Provided material:
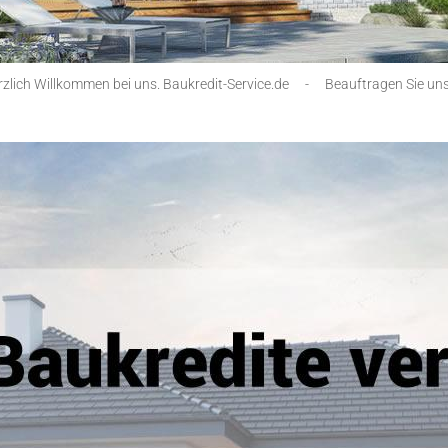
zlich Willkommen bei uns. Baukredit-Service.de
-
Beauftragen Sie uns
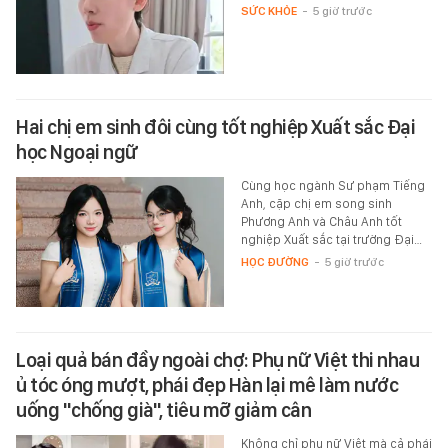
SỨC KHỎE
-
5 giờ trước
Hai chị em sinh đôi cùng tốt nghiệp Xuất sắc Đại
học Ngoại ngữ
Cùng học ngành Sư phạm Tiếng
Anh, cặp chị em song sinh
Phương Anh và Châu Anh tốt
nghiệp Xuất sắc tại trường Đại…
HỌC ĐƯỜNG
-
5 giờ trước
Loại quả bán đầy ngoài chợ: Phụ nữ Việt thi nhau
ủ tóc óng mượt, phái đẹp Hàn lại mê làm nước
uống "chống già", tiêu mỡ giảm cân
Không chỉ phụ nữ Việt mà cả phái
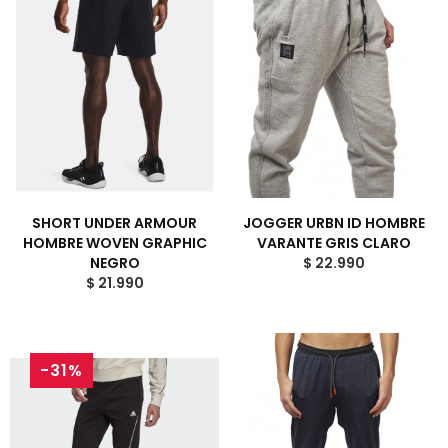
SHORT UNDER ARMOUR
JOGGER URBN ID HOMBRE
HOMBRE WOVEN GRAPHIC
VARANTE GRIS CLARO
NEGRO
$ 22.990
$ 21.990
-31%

--

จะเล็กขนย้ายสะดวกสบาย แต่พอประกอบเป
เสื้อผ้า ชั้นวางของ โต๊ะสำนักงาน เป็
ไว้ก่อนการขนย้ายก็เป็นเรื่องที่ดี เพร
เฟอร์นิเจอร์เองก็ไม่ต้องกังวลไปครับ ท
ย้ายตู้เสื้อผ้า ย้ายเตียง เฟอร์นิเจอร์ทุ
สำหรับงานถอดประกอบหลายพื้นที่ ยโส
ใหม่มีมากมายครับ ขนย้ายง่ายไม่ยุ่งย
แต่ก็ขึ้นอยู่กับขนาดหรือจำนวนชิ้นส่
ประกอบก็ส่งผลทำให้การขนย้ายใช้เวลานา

Task details:
All lines in the records that contain "เฟอร" are to be copied and returned.

Expected answer:
เฟอร์นิเจอร์เองก็ไม่ต้องกังวลไปครับ ท
ย้ายตู้เสื้อผ้า ย้ายเตียง เฟอร์นิเจอร์ทุ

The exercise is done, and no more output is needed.